Improved Electrochemical Performance of Li1.25Ni0.2Co0.333Fe0.133Mn0.333O2 Cathode Material Synthesized by the Polyvinyl Alcohol Auxiliary Sol-Gel Process for Lithium-Ion Batteries

A lithium-rich manganese-based cathode material, Li1.25Ni0.2Co0.333Fe0.133Mn0.333O2, was prepared using a polyvinyl alcohol (PVA)-auxiliary sol-gel process using MnO2 as a template. The effect of the PVA content (0.0-15.0 wt%) on the electrochemical properties and morphology of Li1.25Ni0.2Co0.333Fe0.133Mn0.333O2 was investigated. Analysis of Li1.25Ni0.2Co0.333Fe0.133Mn0.333O2 X-ray diffraction patterns by RIETAN-FP program confirmed the layered alpha-NaFeO2 structure.
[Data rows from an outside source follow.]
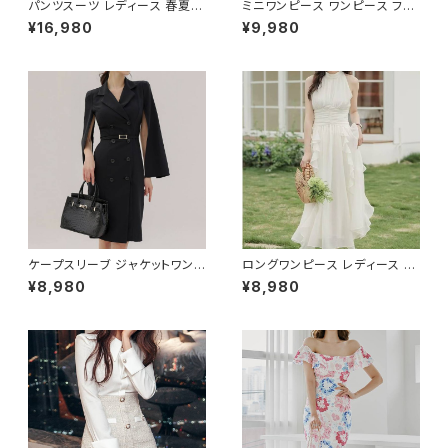
パンツスーツ レディース 春夏
ミニワンピース ワンピース フェ
秋冬 春 夏 秋 冬 黒 紺 スーツ
ザーデザイン タイトワンピース
¥16,980
¥9,980
上下セット 2点セット ジャケット
チューブトップ レディース 春夏
パンツ セットアップ セットアップ
秋冬 春 夏 秋 冬 黒 ミニ ノース
スーツ 長袖 ノーカラー タイト
リーブ タイトワンピ 態度ドレス
ビジネススーツ ロング パンツス
ワンピドレス OL エレガント フ
ーツ ロングパンツ ペプラム ノー
ォーマル ブラック ボルドー ホワ
カラースーツ ペプラムジャケット
イト 大きいサイズ きれいめ ドレ
レディーススーツ 大きいサイズ
スワンピース お呼ばれ 韓国 フ
オフィス OL オフィスカジュアル
ァッション オフィスカジュアル 韓
ビジネス 結婚式 パーティー お
国風 キャバドレス ナイトドレス
呼ばれ ブラック ネイビー グレ
ナイトワンピ カジュアル 10代 2
ー S M L XL 2XL 3XL 4XL 5
0代 30代 40代 C-OSS0127
XL 10代 20代 30代 40代 C-
WAW1079
ケープスリーブ ジャケットワンピ
ロングワンピース レディース シ
ース ベルト付き ワンピース レデ
フォン フリル ハイネック ノース
¥8,980
¥8,980
ィース 長袖 襟付き タイト スー
リーブ フレア Aライン エレガン
ツ風 上品 きれいめ 韓国風 大人
ト 清楚 上品 韓国風 きれいめ
エレガント 通勤 オフィス OL デ
美ライン ウエストマーク 春 夏
ート 二次会 結婚式 春 夏 秋 冬
秋 冬 お呼ばれ デート 食事会
お呼ばれ ブラック ベージュ お
フォーマル リゾート パーティー
しゃれ 高見え 20代 30代 40代
人気 大人可愛い ホワイト C-O
フォーマル 体型カバー 人気 トレ
SS0158
ンド C-OSS0136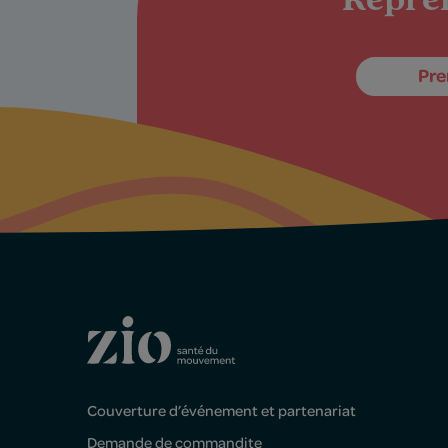
Repren
Pre
Couverture d’événement et partenariat
Demande de commandite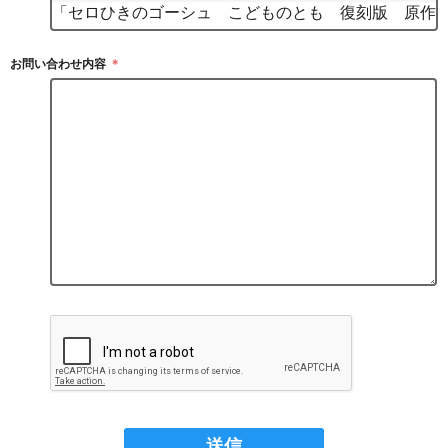
お問い合わせ内容
＊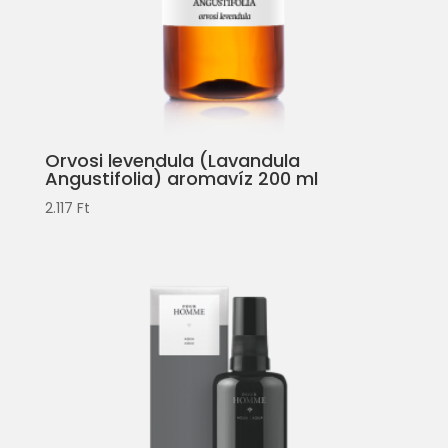
Orvosi levendula (Lavandula
Angustifolia) aromavíz 200 ml
2.117
Ft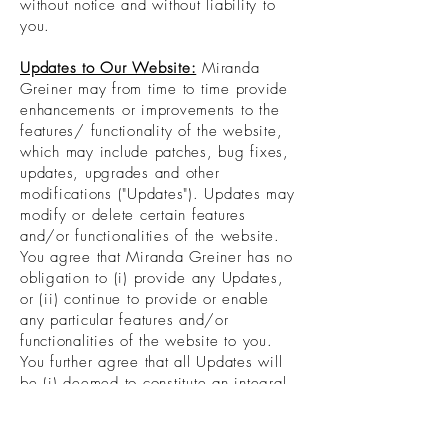
without notice and without liability to
you.
Updates to Our Website:
Miranda
Greiner may from time to time provide
enhancements or improvements to the
features/ functionality of the website,
which may include patches, bug fixes,
updates, upgrades and other
modifications ("Updates"). Updates may
modify or delete certain features
and/or functionalities of the website.
You agree that Miranda Greiner has no
obligation to (i) provide any Updates,
or (ii) continue to provide or enable
any particular features and/or
functionalities of the website to you.
You further agree that all Updates will
be (i) deemed to constitute an integral
part of the website, and (ii) subject to
the terms and conditions of this
Agreement.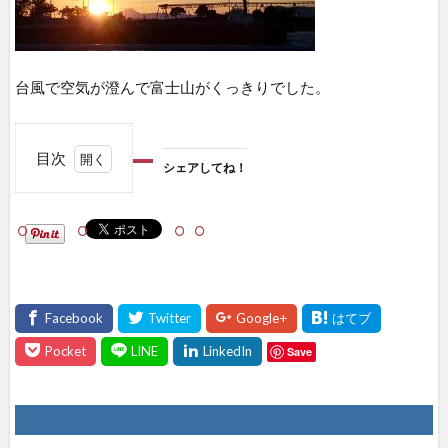
台風で空気が澄んで富士山がくっきりでした。
目次
シェアしてね！
1
シェ
アし
て
ね！
Save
The discharge capacity and coulombic efficiency of Li1.25Ni0.2Co0.333Fe0.133Mn0.333O2 in the first cycle were improved with increasing PVA content. In particular, the best material reached a first discharge capacity of 206.0 mAhg(-1) and best rate capability (74.8 mAhg(-1) at 5 C). Meanwhile, the highest capacity retention was 87.7% for 50 cycles. Finally, electrochemical impedance spectroscopy shows that as the PVA content increases, the charge-transfer resistance decreases.